The machine responsible for this momentous intellectual event is not badly broken. It has a flat tire. I have gotten out of the car, walked around it, viewed the damage and actually scratched my head, and now I am getting back in the car to--what? Listen to the radio and wait for AAA? No. To hobble to the next off-ramp, where I intend to call my 3pm appointment to tell her I'll be late, then pay someone what will most likely be a lot of money to replace the tire.

I am closing my car door when a car pulls over in front of me and a middle-aged man gets out. He squints into the glare of my cracked windshield while he walks toward me.

Later I will realize that this is not a generous way to describe someone: Not a "concerned" man or a "nice" man, but a "middle-aged" man in blue Dockers, pressed shirt and knit tie, his eyebrows all bunched up with worry. But I'm not thinking about being generous right now. I'm thinking about being prudent. Friendly, but prudent. I roll down the window a little.

"What happened?" he bellows above the freeway's din.

"I had a blowout."

He looks into the oncoming traffic, nodding, knit tie flapping in the wind. "The same thing happened to me the other day. I felt sorry for you, so I stopped."

I thank him and get out to show him the trouble. The collapsed tire is as wrinkled as panty hose around an old lady's ankle.
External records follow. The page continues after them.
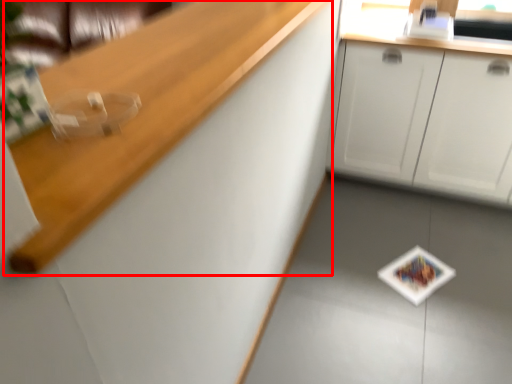 Question: From the image's perspective, considering the relative positions of counter top (annotated by the red box) and cabinetry in the image provided, where is counter top (annotated by the red box) located with respect to the staircase?

Choices:
 (A) below
 (B) above

Answer: (A) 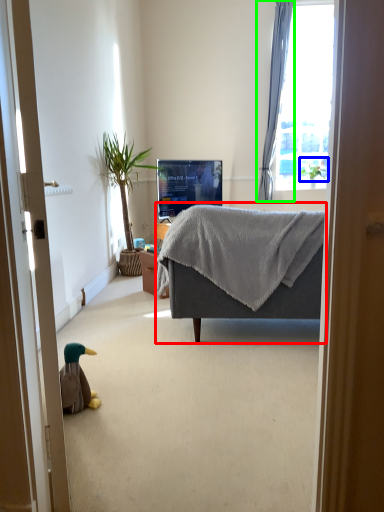 Question: Which object is positioned farthest from studio couch (highlighted by a red box)? Select from plant (highlighted by a blue box) and curtain (highlighted by a green box).

Choices:
 (A) plant
 (B) curtain

Answer: (B) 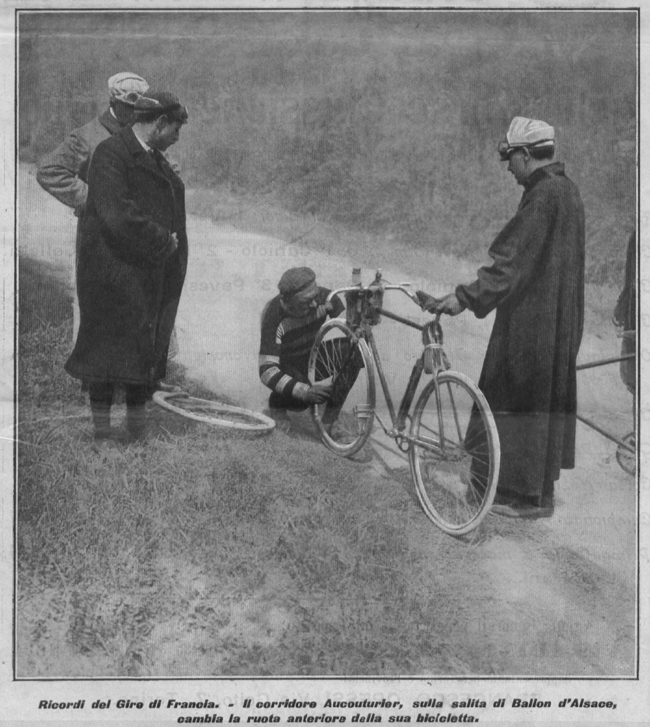 Where is `seat`? This screenshot has height=727, width=650. seat is located at coordinates (432, 297).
"Do you have AAA?" he shouts.

"I wish."

He looks back at the tire. "Same as me. I was coming off the freeway. I must have been doing 85. All my life, I can't let anyone get ahead of me." He shakes his head. "Are you going far?"

"Lawrence Expressway. I was thinking I'd try to get to the next exit."

"I have an air compressor in my car. I can try to pump it up for you," he says. He retrieves a Delco compressor the size of an iron from the trunk of his car and plugs it into my car's cigarette lighter. It makes a terrible racket--half toy rat-a-tat, half leaf-blower roar.

We squat a while, watching the tire. It doesn't move. "It takes a long time," he assures me. There seems to be plenty of time for conversation, so I ask him if he always stops to help people who are stranded by the side of the road.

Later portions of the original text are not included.